[DIRECTIONS FOR THIS TASK] The lines you return should be those containing the string "XOSS", taken from the data below.

Stored data entries
---------------
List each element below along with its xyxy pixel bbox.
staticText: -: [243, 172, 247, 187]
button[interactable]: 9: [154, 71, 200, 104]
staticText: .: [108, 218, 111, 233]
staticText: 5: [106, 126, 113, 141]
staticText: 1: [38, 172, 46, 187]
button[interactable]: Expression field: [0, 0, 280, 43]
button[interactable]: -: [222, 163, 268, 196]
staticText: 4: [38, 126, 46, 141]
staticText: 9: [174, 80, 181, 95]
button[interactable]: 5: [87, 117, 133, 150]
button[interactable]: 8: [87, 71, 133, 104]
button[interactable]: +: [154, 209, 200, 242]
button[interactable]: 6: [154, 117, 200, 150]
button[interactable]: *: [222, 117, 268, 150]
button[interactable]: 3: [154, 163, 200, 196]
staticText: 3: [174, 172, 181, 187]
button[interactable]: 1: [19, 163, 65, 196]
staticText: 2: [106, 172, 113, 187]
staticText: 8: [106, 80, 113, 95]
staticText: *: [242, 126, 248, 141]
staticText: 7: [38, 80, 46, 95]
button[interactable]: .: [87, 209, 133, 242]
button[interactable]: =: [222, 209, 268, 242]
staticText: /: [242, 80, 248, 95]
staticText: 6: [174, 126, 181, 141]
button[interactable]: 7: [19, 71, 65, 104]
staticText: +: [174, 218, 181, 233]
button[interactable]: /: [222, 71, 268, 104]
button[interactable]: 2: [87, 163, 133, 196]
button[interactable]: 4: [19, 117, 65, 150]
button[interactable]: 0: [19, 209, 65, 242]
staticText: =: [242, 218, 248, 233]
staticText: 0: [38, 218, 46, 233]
---------------
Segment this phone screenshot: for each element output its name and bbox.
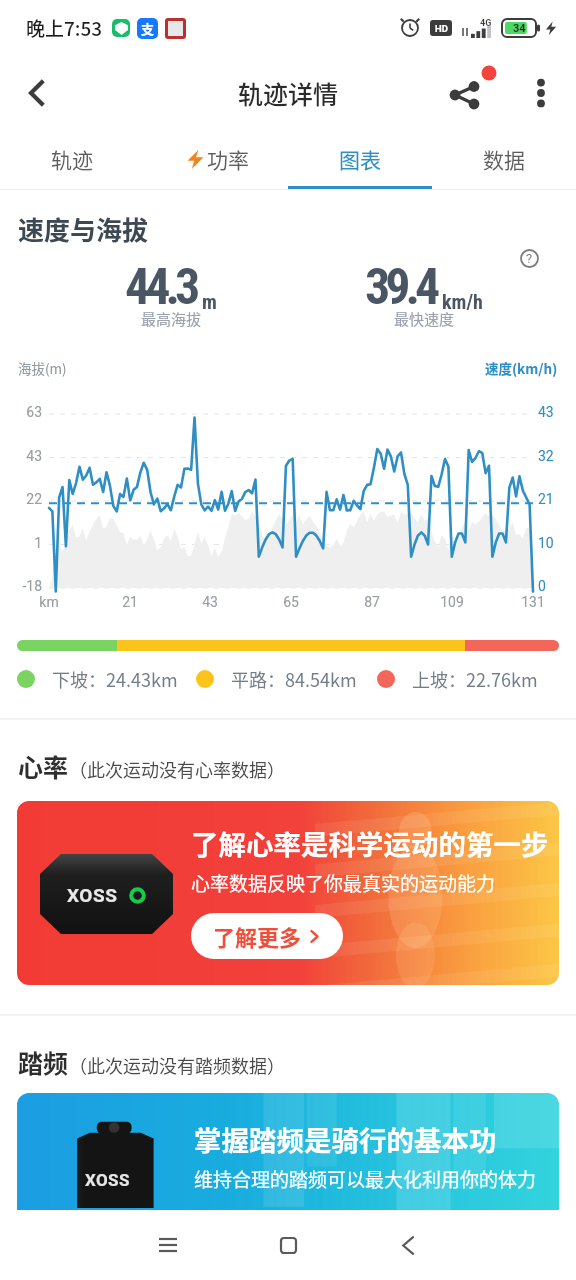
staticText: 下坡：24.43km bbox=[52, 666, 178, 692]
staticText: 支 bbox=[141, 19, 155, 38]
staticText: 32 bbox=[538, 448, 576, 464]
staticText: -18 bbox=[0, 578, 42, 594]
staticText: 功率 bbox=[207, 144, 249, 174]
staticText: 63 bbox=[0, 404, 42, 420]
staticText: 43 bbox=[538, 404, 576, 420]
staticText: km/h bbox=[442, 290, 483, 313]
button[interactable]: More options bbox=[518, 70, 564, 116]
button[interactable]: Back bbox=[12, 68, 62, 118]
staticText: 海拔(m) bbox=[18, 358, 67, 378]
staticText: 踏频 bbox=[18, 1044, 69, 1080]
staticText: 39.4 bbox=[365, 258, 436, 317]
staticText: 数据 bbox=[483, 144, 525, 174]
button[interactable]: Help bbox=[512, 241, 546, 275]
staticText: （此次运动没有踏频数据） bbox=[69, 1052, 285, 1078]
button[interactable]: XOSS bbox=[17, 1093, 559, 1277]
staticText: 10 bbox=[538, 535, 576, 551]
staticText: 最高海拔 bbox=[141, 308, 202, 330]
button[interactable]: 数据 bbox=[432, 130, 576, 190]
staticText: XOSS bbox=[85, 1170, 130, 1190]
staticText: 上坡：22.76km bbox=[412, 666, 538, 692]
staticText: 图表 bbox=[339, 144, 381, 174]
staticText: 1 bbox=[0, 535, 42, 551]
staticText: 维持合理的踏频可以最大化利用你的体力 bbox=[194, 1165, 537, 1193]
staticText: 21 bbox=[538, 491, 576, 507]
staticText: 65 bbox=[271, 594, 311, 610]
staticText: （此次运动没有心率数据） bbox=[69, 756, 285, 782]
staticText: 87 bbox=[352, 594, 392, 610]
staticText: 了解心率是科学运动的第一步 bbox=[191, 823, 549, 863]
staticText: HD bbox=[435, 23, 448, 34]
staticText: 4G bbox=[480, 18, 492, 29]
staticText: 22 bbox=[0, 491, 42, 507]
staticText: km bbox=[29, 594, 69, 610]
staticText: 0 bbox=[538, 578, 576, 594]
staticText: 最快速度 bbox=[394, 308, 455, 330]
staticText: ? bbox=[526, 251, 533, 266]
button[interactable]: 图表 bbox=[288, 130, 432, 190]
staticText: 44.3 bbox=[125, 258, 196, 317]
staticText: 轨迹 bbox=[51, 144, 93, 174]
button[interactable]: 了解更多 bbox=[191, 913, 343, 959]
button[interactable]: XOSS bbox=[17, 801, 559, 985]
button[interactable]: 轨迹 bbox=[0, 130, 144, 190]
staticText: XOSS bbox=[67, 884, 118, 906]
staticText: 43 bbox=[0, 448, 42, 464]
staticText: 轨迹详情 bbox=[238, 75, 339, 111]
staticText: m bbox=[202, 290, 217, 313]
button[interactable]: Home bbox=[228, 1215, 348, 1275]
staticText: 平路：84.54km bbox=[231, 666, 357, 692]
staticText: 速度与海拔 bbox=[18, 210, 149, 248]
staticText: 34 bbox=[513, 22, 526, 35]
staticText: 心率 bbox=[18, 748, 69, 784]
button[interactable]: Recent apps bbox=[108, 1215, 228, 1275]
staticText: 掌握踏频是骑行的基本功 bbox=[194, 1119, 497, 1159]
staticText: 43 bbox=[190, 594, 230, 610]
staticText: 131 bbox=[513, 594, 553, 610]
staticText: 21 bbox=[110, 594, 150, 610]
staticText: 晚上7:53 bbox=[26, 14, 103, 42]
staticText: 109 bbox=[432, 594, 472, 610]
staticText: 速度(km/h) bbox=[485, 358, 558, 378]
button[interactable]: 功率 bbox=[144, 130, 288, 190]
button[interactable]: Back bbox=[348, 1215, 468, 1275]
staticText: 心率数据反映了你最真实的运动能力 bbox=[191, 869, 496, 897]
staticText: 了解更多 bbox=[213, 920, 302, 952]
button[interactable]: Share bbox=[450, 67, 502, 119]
---------------
[ANSWER TO THIS EXERCISE]
button[interactable]: XOSS bbox=[17, 1093, 559, 1277]
staticText: XOSS bbox=[85, 1170, 130, 1190]
button[interactable]: XOSS bbox=[17, 801, 559, 985]
staticText: XOSS bbox=[67, 884, 118, 906]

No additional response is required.